Speaker 3 Yeah, so I want to start today by taking us back in time. So we're going to go way back to the spring of 2023 when ChatGPT was still a brand new technology.
Speaker 1 So, I mean, 2023,
Speaker 1 that's not long ago. I mean,
Speaker 1 it's kind of hard to wrap your head around like how it's become such a big deal in such a short amount of time.
Speaker 3
Yeah, I know. It's crazy how much it's already changed the world and the economy.
But, you know, this technology is a huge deal.
Speaker 3 People have compared it to the invention of the internet or even as big a change as the Industrial Revolution. So anyway, back in 2023, there's this student, Max Moundis.
Speaker 3 He's a senior at Vanderbilt University in Nashville, Tennessee, and he's a computer science major.
Speaker 3 So after ChatGPT was released, Moundis starts freaking out about the power of this new invention, generative AI.
Speaker 6 I couldn't focus because I was experimenting with ChatGPT and a lot of these tools.
Speaker 6 And I could watch them generate code in any coding language at the time and generate them extremely quickly, like nearly instantaneously.
Speaker 3 Moundis says the AI generated code wasn't perfect, but neither was the code he could write at the time. And he knew this technology was only going to get better.
Speaker 6 And I started spiraling and I was just thinking, you know, did everything I just learned over the past four years, is that now obsolete?
Speaker 6 You know, is the four years of my time plus the tuition that I paid, you know, should I have put that towards something else?
Speaker 6 And I was, I was basically having perpetual panic attacks and catastrophizing the situation.
Speaker 1 Yeah, I mean,
Speaker 1 it's understandable, right? Like how that could be really stressful.
Speaker 1 It does seem like computer science and like coding, that might not be the best major right now.
Speaker 3
Yeah, totally. And Maundis was feeling that so much.
And he was so stressed out actually that he sought advice from one of his professors.
Speaker 6 I remember approaching him and kind of trying to express to him that I just felt sort of defeated by this.
Speaker 3 The professor he talked to at Vanderbilt was Dan Arena. Arena told me a lot of his students were deeply worried about AI and what it would mean for their careers.
Speaker 8 Most of my students were getting ready to enter the job market. So a lot of them were starting to panic because they're like, well, this is all new technology.
Speaker 8 We never learned anything about this while we were in undergrad now we're going out there now do we have to worry about our jobs are we going to still get jobs and at that time my i i felt like my role uh specifically was to try to say like let's just try to look at this accurately and let's really see what's happening so arena gets this kind of quirky idea he decides he's going to give the same final exam he's giving students to Chat GPT.

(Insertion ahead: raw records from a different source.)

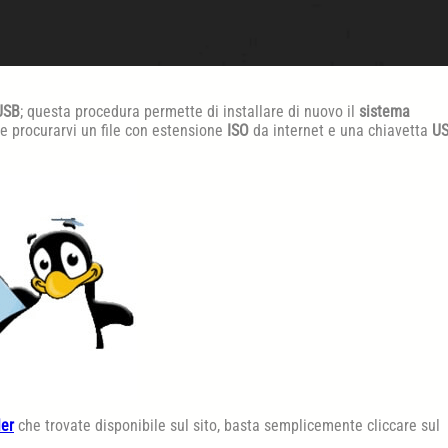
USB
; questa procedura permette di installare di nuovo il
sistema
te procurarvi un file con estensione
ISO
da internet e una chiavetta
US
ler
che trovate disponibile sul sito, basta semplicemente cliccare sul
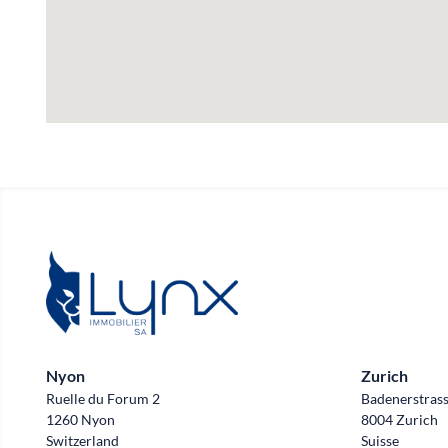
Nyon
Zurich
Ruelle du Forum 2
Badenerstras
1260 Nyon
8004 Zurich
Switzerland
Suisse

Speaker 3 So this way, Arena could get a sense of whether the chatbot could actually replace an entry-level worker in the computer science field.

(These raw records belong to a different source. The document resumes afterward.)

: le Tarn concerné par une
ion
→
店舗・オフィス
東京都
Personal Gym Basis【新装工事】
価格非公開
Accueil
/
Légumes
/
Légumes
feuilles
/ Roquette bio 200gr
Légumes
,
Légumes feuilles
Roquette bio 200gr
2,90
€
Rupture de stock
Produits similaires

Speaker 8 So I created a fictitious student named Glenn Peter Thompson, which was GPT, right? The initials.
Speaker 1 Okay, so how did Glenn Peter Thompson do?
Speaker 3 Pretty bad, actually.
Speaker 8 Much to my surprise,
Speaker 8 ChatGPT had like actually did the lowest in one of my sections. And then the other two sections, it did marginally better, but it was still well below the mean.

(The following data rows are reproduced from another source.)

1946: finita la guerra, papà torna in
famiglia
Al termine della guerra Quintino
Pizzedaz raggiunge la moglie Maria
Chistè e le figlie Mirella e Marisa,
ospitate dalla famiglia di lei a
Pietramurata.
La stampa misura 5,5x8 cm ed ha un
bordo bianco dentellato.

Speaker 8 So I shared that with my students, and I just said, like, hey, this is where we're we're at right now.
Speaker 8 You are, you are significantly more prepared than ChatGPT is to take on a role in computer science and industry.
Speaker 1 Well, you know, that's a that's a big thing. Like, I'm sure that must have made the students feel really good that right now the computers haven't replaced them.
Speaker 3
Oh, 100%. Yeah, that's what Arena told me.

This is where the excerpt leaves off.